*WHAT IS BEING ASKED:*
If a line below falls between the line with "Danke Satinka du" and the line with "Ableton annonce la", or is one of those two, output it exactly; output nothing else and no pictures.

*INFORMATION SHOWN:*
>>>
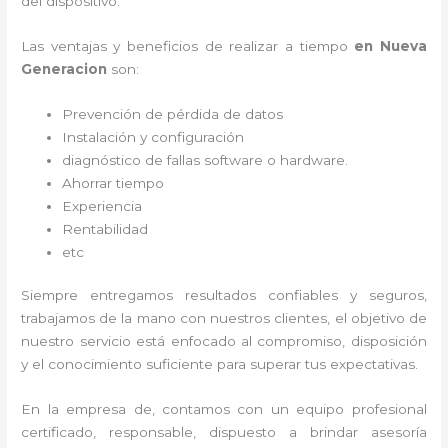
del dispositivo.
Las ventajas y beneficios de realizar a tiempo
en Nueva
Generacion
son:
Prevención de pérdida de datos
Instalación y configuración
diagnóstico de fallas software o hardware
.
Ahorrar tiempo
Experiencia
Rentabilidad
etc
Siempre entregamos resultados confiables y seguros,
trabajamos de la mano con nuestros clientes, el objetivo de
nuestro servicio está enfocado al
compromiso, disposición
y el conocimiento suficiente para superar tus expectativas.
En la empresa de
, contamos con un equipo profesional
certificado, responsable, dispuesto a brindar asesoría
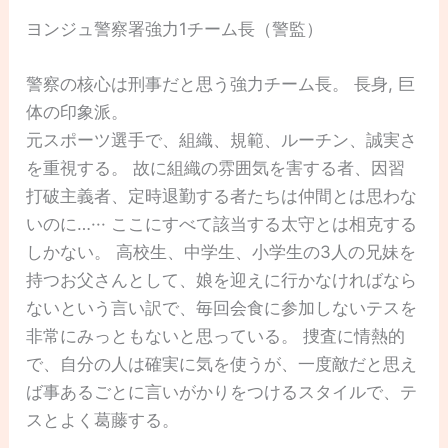
ヨンジュ警察署強力1チーム長（警監）
警察の核心は刑事だと思う強力チーム長。 長身, 巨
体の印象派。
元スポーツ選手で、組織、規範、ルーチン、誠実さ
を重視する。 故に組織の雰囲気を害する者、因習
打破主義者、定時退勤する者たちは仲間とは思わな
いのに…··· ここにすべて該当する太守とは相克する
しかない。 高校生、中学生、小学生の3人の兄妹を
持つお父さんとして、娘を迎えに行かなければなら
ないという言い訳で、毎回会食に参加しないテスを
非常にみっともないと思っている。 捜査に情熱的
で、自分の人は確実に気を使うが、一度敵だと思え
ば事あるごとに言いがかりをつけるスタイルで、テ
スとよく葛藤する。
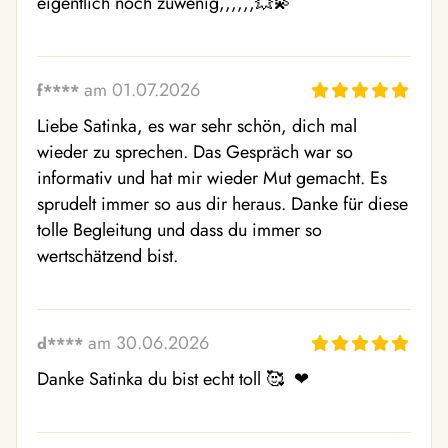
eigentlich noch zuwenig,,,,,,💥💫
am 01.07.2026
f****
Liebe Satinka, es war sehr schön, dich mal 
wieder zu sprechen. Das Gespräch war so 
informativ und hat mir wieder Mut gemacht. Es 
sprudelt immer so aus dir heraus. Danke für diese 
tolle Begleitung und dass du immer so 
wertschätzend bist.
am 30.06.2026
d****
Danke Satinka du bist echt toll 🥰  ❤ ️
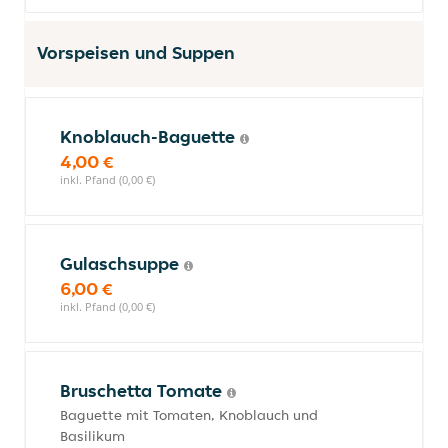
Vorspeisen und Suppen
Knoblauch-Baguette
4,00 €
inkl. Pfand (0,00 €)
Gulaschsuppe
6,00 €
inkl. Pfand (0,00 €)
Bruschetta Tomate
Baguette mit Tomaten, Knoblauch und
Basilikum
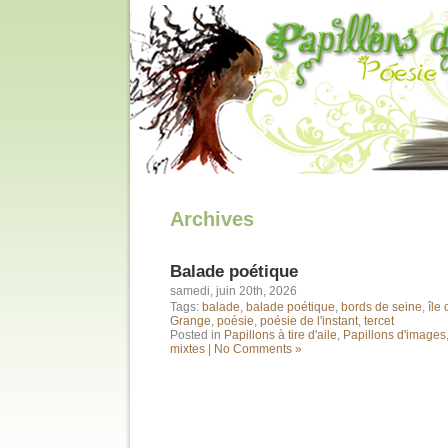
Archives
Balade poétique
samedi, juin 20th, 2026
Tags:
balade
,
balade poétique
,
bords de seine
,
île 
Grange
,
poésie
,
poésie de l'instant
,
tercet
Posted in
Papillons à tire d'aile
,
Papillons d'images
mixtes
|
No Comments »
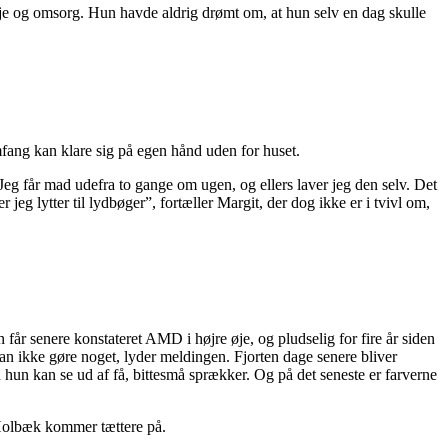
je og omsorg. Hun havde aldrig drømt om, at hun selv en dag skulle
mfang kan klare sig på egen hånd uden for huset.
eg får mad udefra to gange om ugen, og ellers laver jeg den selv. Det
jeg lytter til lydbøger”, fortæller Margit, der dog ikke er i tvivl om,
 får senere konstateret AMD i højre øje, og pludselig for fire år siden
kan ikke gøre noget, lyder meldingen. Fjorten dage senere bliver
hun kan se ud af få, bittesmå sprækker. Og på det seneste er farverne
i Holbæk kommer tættere på.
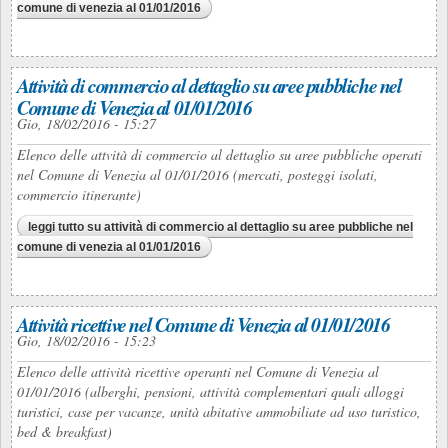
comune di venezia al 01/01/2016
Attività di commercio al dettaglio su aree pubbliche nel
Comune di Venezia al 01/01/2016
Gio, 18/02/2016 - 15:27
Elenco delle attvità di commercio al dettaglio su aree pubbliche operati
nel Comune di Venezia al 01/01/2016 (mercati, posteggi isolati,
commercio itinerante)
leggi tutto
su attività di commercio al dettaglio su aree pubbliche nel
comune di venezia al 01/01/2016
Attività ricettive nel Comune di Venezia al 01/01/2016
Gio, 18/02/2016 - 15:23
Elenco delle attività ricettive operanti nel Comune di Venezia al
01/01/2016 (alberghi, pensioni, attività complementari quali alloggi
turistici, case per vacanze, unità abitative ammobiliate ad uso turistico,
bed & breakfast)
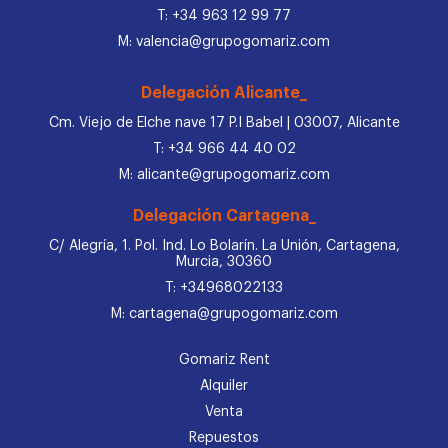
T: +34 963 12 99 77
M: valencia@grupogomariz.com
Delegación Alicante_
Cm. Viejo de Elche nave 17 P.I Babel | 03007, Alicante
T: +34 966 44 40 02
M: alicante@grupogomariz.com
Delegación Cartagena_
C/ Alegría, 1. Pol. Ind. Lo Bolarín. La Unión, Cartagena,
Murcia, 30360
T: +34968022133
M: cartagena@grupogomariz.com
Gomariz Rent
Alquiler
Venta
Repuestos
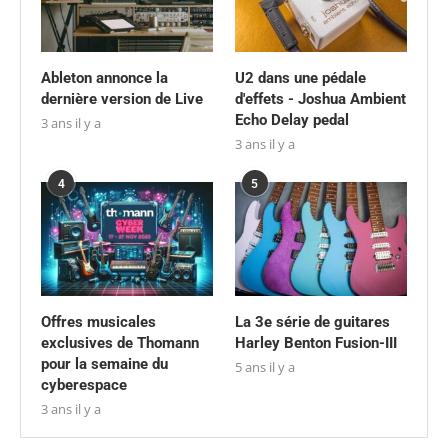
Ableton annonce la
U2 dans une pédale
dernière version de Live
d'effets - Joshua Ambient
Echo Delay pedal
3 ans il y a
3 ans il y a
4
5
Offres musicales
La 3e série de guitares
exclusives de Thomann
Harley Benton Fusion-III
pour la semaine du
5 ans il y a
cyberespace
3 ans il y a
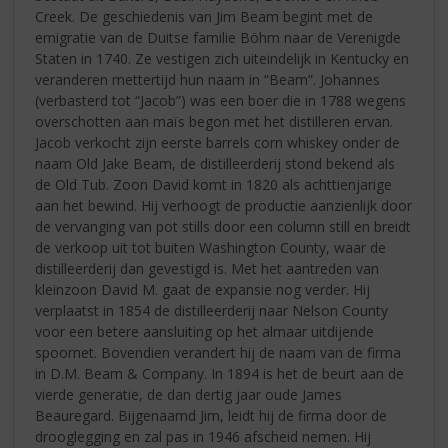
Creek. De geschiedenis van Jim Beam begint met de
emigratie van de Duitse familie Böhm naar de Verenigde
Staten in 1740. Ze vestigen zich uiteindelijk in Kentucky en
veranderen mettertijd hun naam in “Beam”. Johannes
(verbasterd tot “Jacob”) was een boer die in 1788 wegens
overschotten aan maïs begon met het distilleren ervan.
Jacob verkocht zijn eerste barrels corn whiskey onder de
naam Old Jake Beam, de distilleerderij stond bekend als
de Old Tub. Zoon David komt in 1820 als achttienjarige
aan het bewind. Hij verhoogt de productie aanzienlijk door
de vervanging van pot stills door een column still en breidt
de verkoop uit tot buiten Washington County, waar de
distilleerderij dan gevestigd is. Met het aantreden van
kleinzoon David M. gaat de expansie nog verder. Hij
verplaatst in 1854 de distilleerderij naar Nelson County
voor een betere aansluiting op het almaar uitdijende
spoornet. Bovendien verandert hij de naam van de firma
in D.M. Beam & Company. In 1894 is het de beurt aan de
vierde generatie, de dan dertig jaar oude James
Beauregard. Bijgenaamd Jim, leidt hij de firma door de
drooglegging en zal pas in 1946 afscheid nemen. Hij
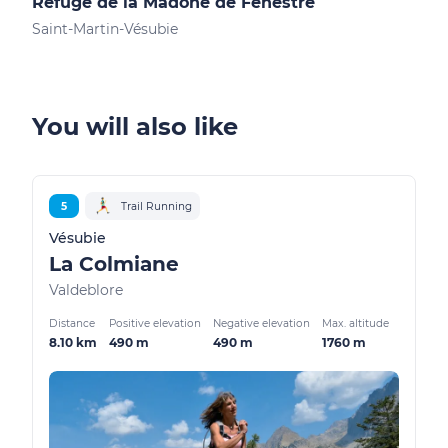
Refuge de la Madone de Fenestre
Cab
Saint-Martin-Vésubie
Sain
You will also like
5
Trail Running
Vésubie
La Colmiane
Valdeblore
Distance
Positive elevation
Negative elevation
Max. altitude
8.10 km
490 m
490 m
1760 m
<<<
*REPLY TO THE TASK:*
Danke Satinka du bist echt toll 🥰  ❤ ️
Vorspeisen und Suppen
Knoblauch-Baguette
4,00 €
inkl. Pfand (0,00 €)
Gulaschsuppe
6,00 €
inkl. Pfand (0,00 €)
Bruschetta Tomate
Baguette mit Tomaten, Knoblauch und
Basilikum
Archives
Balade poétique
samedi, juin 20th, 2026
Tags:
balade
,
balade poétique
,
bords de seine
,
île 
Grange
,
poésie
,
poésie de l'instant
,
tercet
Posted in
Papillons à tire d'aile
,
Papillons d'images
mixtes
|
No Comments »
je og omsorg. Hun havde aldrig drømt om, at hun selv en dag skulle
mfang kan klare sig på egen hånd uden for huset.
eg får mad udefra to gange om ugen, og ellers laver jeg den selv. Det
jeg lytter til lydbøger”, fortæller Margit, der dog ikke er i tvivl om,
 får senere konstateret AMD i højre øje, og pludselig for fire år siden
kan ikke gøre noget, lyder meldingen. Fjorten dage senere bliver
hun kan se ud af få, bittesmå sprækker. Og på det seneste er farverne
i Holbæk kommer tættere på.
comune di venezia al 01/01/2016
Attività di commercio al dettaglio su aree pubbliche nel
Comune di Venezia al 01/01/2016
Gio, 18/02/2016 - 15:27
Elenco delle attvità di commercio al dettaglio su aree pubbliche operati
nel Comune di Venezia al 01/01/2016 (mercati, posteggi isolati,
commercio itinerante)
leggi tutto
su attività di commercio al dettaglio su aree pubbliche nel
comune di venezia al 01/01/2016
Attività ricettive nel Comune di Venezia al 01/01/2016
Gio, 18/02/2016 - 15:23
Elenco delle attività ricettive operanti nel Comune di Venezia al
01/01/2016 (alberghi, pensioni, attività complementari quali alloggi
turistici, case per vacanze, unità abitative ammobiliate ad uso turistico,
bed & breakfast)
T: +34 963 12 99 77
M: valencia@grupogomariz.com
Delegación Alicante_
Cm. Viejo de Elche nave 17 P.I Babel | 03007, Alicante
T: +34 966 44 40 02
M: alicante@grupogomariz.com
Delegación Cartagena_
C/ Alegría, 1. Pol. Ind. Lo Bolarín. La Unión, Cartagena,
Murcia, 30360
T: +34968022133
M: cartagena@grupogomariz.com
Gomariz Rent
Alquiler
Venta
Repuestos
Ableton annonce la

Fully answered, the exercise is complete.